──────── MATERIAL TO PROCESS ────────
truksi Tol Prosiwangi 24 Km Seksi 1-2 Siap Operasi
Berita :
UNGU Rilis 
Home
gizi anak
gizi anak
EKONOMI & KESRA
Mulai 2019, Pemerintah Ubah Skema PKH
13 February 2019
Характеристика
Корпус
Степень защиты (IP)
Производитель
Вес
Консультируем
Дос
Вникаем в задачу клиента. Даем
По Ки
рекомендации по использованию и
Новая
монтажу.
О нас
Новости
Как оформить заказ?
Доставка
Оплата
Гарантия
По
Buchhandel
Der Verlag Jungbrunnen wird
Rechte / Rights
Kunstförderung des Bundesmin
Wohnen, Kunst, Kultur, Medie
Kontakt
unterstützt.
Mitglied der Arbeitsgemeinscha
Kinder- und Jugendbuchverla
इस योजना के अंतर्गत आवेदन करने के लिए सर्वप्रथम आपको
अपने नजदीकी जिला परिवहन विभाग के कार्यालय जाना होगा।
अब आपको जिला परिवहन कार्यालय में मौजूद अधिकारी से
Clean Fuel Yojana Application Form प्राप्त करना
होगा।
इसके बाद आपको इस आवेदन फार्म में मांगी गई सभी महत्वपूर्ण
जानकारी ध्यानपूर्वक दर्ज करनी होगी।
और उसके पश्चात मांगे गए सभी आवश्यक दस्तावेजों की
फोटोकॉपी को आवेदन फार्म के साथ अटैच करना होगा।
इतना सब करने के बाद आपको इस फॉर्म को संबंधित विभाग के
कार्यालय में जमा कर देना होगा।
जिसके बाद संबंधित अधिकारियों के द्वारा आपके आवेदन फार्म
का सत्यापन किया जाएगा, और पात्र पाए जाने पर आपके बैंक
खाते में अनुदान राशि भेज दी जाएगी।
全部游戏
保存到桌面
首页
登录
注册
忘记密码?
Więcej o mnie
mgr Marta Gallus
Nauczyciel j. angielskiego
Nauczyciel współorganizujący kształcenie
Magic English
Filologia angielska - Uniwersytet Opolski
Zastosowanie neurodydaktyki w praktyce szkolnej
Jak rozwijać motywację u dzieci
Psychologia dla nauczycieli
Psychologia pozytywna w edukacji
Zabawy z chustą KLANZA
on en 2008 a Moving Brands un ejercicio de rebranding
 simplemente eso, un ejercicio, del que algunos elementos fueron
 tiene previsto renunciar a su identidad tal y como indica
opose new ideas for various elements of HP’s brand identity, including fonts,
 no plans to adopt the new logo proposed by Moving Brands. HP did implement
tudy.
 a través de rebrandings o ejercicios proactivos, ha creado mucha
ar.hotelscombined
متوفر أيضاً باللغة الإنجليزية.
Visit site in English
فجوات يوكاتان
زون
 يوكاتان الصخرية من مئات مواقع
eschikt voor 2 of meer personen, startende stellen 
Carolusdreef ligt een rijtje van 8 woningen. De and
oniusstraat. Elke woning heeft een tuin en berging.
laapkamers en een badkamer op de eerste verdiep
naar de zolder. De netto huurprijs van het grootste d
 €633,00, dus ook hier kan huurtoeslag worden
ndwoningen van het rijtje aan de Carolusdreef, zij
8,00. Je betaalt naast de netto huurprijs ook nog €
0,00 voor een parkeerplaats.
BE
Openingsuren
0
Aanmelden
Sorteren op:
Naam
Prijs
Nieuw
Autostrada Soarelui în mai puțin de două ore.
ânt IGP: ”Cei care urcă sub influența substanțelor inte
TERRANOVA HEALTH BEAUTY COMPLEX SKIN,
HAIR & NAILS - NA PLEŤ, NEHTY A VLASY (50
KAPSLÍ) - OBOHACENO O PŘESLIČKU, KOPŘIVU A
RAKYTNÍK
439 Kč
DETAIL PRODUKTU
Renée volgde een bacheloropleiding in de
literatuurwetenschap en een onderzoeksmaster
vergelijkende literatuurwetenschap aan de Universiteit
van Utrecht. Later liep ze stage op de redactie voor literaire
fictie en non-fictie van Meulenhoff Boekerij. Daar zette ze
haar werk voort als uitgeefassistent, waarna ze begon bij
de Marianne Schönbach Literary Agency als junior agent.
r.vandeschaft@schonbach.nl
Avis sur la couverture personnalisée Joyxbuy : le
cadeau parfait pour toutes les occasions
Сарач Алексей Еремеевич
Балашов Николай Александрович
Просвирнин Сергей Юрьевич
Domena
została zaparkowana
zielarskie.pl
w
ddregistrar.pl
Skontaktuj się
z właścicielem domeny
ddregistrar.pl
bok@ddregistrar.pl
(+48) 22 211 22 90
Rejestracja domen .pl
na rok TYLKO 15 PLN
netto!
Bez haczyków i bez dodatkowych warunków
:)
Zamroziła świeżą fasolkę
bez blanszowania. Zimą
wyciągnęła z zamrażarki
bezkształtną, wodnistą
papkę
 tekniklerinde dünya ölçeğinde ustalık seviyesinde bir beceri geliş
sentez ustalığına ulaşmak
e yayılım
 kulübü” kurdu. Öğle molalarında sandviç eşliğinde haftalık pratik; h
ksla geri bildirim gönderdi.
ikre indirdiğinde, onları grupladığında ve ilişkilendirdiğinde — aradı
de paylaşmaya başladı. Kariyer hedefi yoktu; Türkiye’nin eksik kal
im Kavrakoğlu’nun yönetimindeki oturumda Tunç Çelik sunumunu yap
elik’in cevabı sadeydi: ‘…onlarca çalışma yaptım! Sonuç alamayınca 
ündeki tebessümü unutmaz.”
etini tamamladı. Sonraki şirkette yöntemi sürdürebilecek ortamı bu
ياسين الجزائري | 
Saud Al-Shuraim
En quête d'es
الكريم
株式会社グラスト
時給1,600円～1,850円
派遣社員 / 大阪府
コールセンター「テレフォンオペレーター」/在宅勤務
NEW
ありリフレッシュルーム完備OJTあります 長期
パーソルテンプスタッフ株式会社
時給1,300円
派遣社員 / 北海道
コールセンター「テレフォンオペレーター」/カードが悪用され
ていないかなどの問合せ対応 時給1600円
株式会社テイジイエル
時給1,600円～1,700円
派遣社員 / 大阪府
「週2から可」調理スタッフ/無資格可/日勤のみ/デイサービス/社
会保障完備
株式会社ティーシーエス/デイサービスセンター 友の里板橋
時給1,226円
────────
▸ **PROBLEM DETAILS**: Please return every line of the data, unaltered.

▸ **YOUR SOLUTION**:
truksi Tol Prosiwangi 24 Km Seksi 1-2 Siap Operasi
Berita :
UNGU Rilis 
Home
gizi anak
gizi anak
EKONOMI & KESRA
Mulai 2019, Pemerintah Ubah Skema PKH
13 February 2019
Характеристика
Корпус
Степень защиты (IP)
Производитель
Вес
Консультируем
Дос
Вникаем в задачу клиента. Даем
По Ки
рекомендации по использованию и
Новая
монтажу.
О нас
Новости
Как оформить заказ?
Доставка
Оплата
Гарантия
По
Buchhandel
Der Verlag Jungbrunnen wird
Rechte / Rights
Kunstförderung des Bundesmin
Wohnen, Kunst, Kultur, Medie
Kontakt
unterstützt.
Mitglied der Arbeitsgemeinscha
Kinder- und Jugendbuchverla
इस योजना के अंतर्गत आवेदन करने के लिए सर्वप्रथम आपको
अपने नजदीकी जिला परिवहन विभाग के कार्यालय जाना होगा।
अब आपको जिला परिवहन कार्यालय में मौजूद अधिकारी से
Clean Fuel Yojana Application Form प्राप्त करना
होगा।
इसके बाद आपको इस आवेदन फार्म में मांगी गई सभी महत्वपूर्ण
जानकारी ध्यानपूर्वक दर्ज करनी होगी।
और उसके पश्चात मांगे गए सभी आवश्यक दस्तावेजों की
फोटोकॉपी को आवेदन फार्म के साथ अटैच करना होगा।
इतना सब करने के बाद आपको इस फॉर्म को संबंधित विभाग के
कार्यालय में जमा कर देना होगा।
जिसके बाद संबंधित अधिकारियों के द्वारा आपके आवेदन फार्म
का सत्यापन किया जाएगा, और पात्र पाए जाने पर आपके बैंक
खाते में अनुदान राशि भेज दी जाएगी।
全部游戏
保存到桌面
首页
登录
注册
忘记密码?
Więcej o mnie
mgr Marta Gallus
Nauczyciel j. angielskiego
Nauczyciel współorganizujący kształcenie
Magic English
Filologia angielska - Uniwersytet Opolski
Zastosowanie neurodydaktyki w praktyce szkolnej
Jak rozwijać motywację u dzieci
Psychologia dla nauczycieli
Psychologia pozytywna w edukacji
Zabawy z chustą KLANZA
on en 2008 a Moving Brands un ejercicio de rebranding
 simplemente eso, un ejercicio, del que algunos elementos fueron
 tiene previsto renunciar a su identidad tal y como indica
opose new ideas for various elements of HP’s brand identity, including fonts,
 no plans to adopt the new logo proposed by Moving Brands. HP did implement
tudy.
 a través de rebrandings o ejercicios proactivos, ha creado mucha
ar.hotelscombined
متوفر أيضاً باللغة الإنجليزية.
Visit site in English
فجوات يوكاتان
زون
 يوكاتان الصخرية من مئات مواقع
eschikt voor 2 of meer personen, startende stellen 
Carolusdreef ligt een rijtje van 8 woningen. De and
oniusstraat. Elke woning heeft een tuin en berging.
laapkamers en een badkamer op de eerste verdiep
naar de zolder. De netto huurprijs van het grootste d
 €633,00, dus ook hier kan huurtoeslag worden
ndwoningen van het rijtje aan de Carolusdreef, zij
8,00. Je betaalt naast de netto huurprijs ook nog €
0,00 voor een parkeerplaats.
BE
Openingsuren
0
Aanmelden
Sorteren op:
Naam
Prijs
Nieuw
Autostrada Soarelui în mai puțin de două ore.
ânt IGP: ”Cei care urcă sub influența substanțelor inte
TERRANOVA HEALTH BEAUTY COMPLEX SKIN,
HAIR & NAILS - NA PLEŤ, NEHTY A VLASY (50
KAPSLÍ) - OBOHACENO O PŘESLIČKU, KOPŘIVU A
RAKYTNÍK
439 Kč
DETAIL PRODUKTU
Renée volgde een bacheloropleiding in de
literatuurwetenschap en een onderzoeksmaster
vergelijkende literatuurwetenschap aan de Universiteit
van Utrecht. Later liep ze stage op de redactie voor literaire
fictie en non-fictie van Meulenhoff Boekerij. Daar zette ze
haar werk voort als uitgeefassistent, waarna ze begon bij
de Marianne Schönbach Literary Agency als junior agent.
r.vandeschaft@schonbach.nl
Avis sur la couverture personnalisée Joyxbuy : le
cadeau parfait pour toutes les occasions
Сарач Алексей Еремеевич
Балашов Николай Александрович
Просвирнин Сергей Юрьевич
Domena
została zaparkowana
zielarskie.pl
w
ddregistrar.pl
Skontaktuj się
z właścicielem domeny
ddregistrar.pl
bok@ddregistrar.pl
(+48) 22 211 22 90
Rejestracja domen .pl
na rok TYLKO 15 PLN
netto!
Bez haczyków i bez dodatkowych warunków
:)
Zamroziła świeżą fasolkę
bez blanszowania. Zimą
wyciągnęła z zamrażarki
bezkształtną, wodnistą
papkę
 tekniklerinde dünya ölçeğinde ustalık seviyesinde bir beceri geliş
sentez ustalığına ulaşmak
e yayılım
 kulübü” kurdu. Öğle molalarında sandviç eşliğinde haftalık pratik; h
ksla geri bildirim gönderdi.
ikre indirdiğinde, onları grupladığında ve ilişkilendirdiğinde — aradı
de paylaşmaya başladı. Kariyer hedefi yoktu; Türkiye’nin eksik kal
im Kavrakoğlu’nun yönetimindeki oturumda Tunç Çelik sunumunu yap
elik’in cevabı sadeydi: ‘…onlarca çalışma yaptım! Sonuç alamayınca 
ündeki tebessümü unutmaz.”
etini tamamladı. Sonraki şirkette yöntemi sürdürebilecek ortamı bu
ياسين الجزائري | 
Saud Al-Shuraim
En quête d'es
الكريم
株式会社グラスト
時給1,600円～1,850円
派遣社員 / 大阪府
コールセンター「テレフォンオペレーター」/在宅勤務
NEW
ありリフレッシュルーム完備OJTあります 長期
パーソルテンプスタッフ株式会社
時給1,300円
派遣社員 / 北海道
コールセンター「テレフォンオペレーター」/カードが悪用され
ていないかなどの問合せ対応 時給1600円
株式会社テイジイエル
時給1,600円～1,700円
派遣社員 / 大阪府
「週2から可」調理スタッフ/無資格可/日勤のみ/デイサービス/社
会保障完備
株式会社ティーシーエス/デイサービスセンター 友の里板橋
時給1,226円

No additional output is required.